Kennedy suikasti de darbedir mesela. Suikastin arkasında israilin olduğu söylenir . İsrail'i kuran da İngilteredir denir.(Lawrence den beri gelen İngiliz fitneciliği ,iki yüzlülüğü mü diyelim ) 60 da Menderes, Kennedy, Malcolm x, Martin Luther King, Che Guevara öldürülmüştü. (listede başka kimler var bilmiyorum . Gandhi de vardı galiba ). Böyle pespeşe önemli popüler ,yükselmekte olan, sevilen liderlerin öldürülmeleri tesadüf değil gibi geliyor bana. Belki ölüm listesi önceden hazırlanmıştı. Listede de bu isimler vardı ve sırayla infaz gerçekleşti  Kennedy'in Menderes'in asılma kararına mektupla karşı çıktığını duymuştum. Ne derece doğru bilemem. Ama  listedekilerin hepsi bir şekilde muhalif olmalıydı  . Her ne kadar fazla cesur ulu orta anlatılan şeylerin doğruluğundan kuşkulansamda Menderes 'in iç hesaplaşmaya kurban gittiği söylenmekte.Menderes'in yahudi kökenli olduğu ve  Türkiye yi yönetmek , söz sahibi olmak için yarışan Yahudi  aileler arasında ki rekabetin kurbanı olduğu iddia edilir .Öldürülecekler in listesinin yapıldığı teorisi bu düşünceyi çöpe atmakta. Kennedy katolikti, Che  marksisti , Malcolm x zenci haklarını savunan son dönem islami kimliğiyle öne çıkan bir liderdi, Martin Luther King de halkının özgürlüğünü savunan biriydi,Gandhi zaten Tanrının adamıydı . (Liste varsa eğer Gandhi 'nin masumiyeti Listedekileri aklamaya yeter )
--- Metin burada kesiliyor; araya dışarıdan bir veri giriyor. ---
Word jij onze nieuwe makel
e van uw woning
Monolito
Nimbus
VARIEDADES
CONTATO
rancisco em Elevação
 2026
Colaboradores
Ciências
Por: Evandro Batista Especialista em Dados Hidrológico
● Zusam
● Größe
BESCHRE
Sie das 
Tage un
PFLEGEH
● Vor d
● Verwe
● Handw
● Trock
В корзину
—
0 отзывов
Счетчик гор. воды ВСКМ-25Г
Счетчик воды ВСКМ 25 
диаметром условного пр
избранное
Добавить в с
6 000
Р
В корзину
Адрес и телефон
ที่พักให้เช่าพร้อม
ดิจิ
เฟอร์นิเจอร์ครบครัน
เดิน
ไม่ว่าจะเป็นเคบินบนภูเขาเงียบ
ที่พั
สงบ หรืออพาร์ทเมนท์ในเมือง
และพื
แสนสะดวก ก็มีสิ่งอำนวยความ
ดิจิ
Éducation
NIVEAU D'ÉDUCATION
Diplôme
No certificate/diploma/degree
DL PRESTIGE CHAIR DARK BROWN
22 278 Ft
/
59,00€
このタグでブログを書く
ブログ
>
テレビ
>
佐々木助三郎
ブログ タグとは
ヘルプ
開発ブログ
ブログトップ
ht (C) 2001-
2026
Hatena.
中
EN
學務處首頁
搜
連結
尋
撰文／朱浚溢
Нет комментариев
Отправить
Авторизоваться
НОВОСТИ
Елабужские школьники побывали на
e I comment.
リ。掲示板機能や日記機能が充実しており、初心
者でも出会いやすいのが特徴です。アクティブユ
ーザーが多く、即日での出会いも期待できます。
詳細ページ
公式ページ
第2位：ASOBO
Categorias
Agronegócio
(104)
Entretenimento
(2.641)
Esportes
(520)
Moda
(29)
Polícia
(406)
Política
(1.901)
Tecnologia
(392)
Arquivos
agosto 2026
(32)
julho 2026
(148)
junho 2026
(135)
Öldürülenlerin ortak noktası, yaşasalardı ne olurdu sorusuna verilecek cevapta gizli. Menderes'in hata yapan ama idam edilecek kadar kötü biri olmadığını düşünenlerdenim . Ölüm listesi varsa ,Listedekileri öldürenler  bana göre"kötü " ydü ve karanlık tarafı temsil ediyordu. 

Link to post
Sitelerde Paylaş
  • Konuyu Görüntüleyenler   0 kullanıcı

    Sayfayı görüntüleyen kayıtlı kullanıcı bulunmuyor.

×
×
  • Yeni Oluştur...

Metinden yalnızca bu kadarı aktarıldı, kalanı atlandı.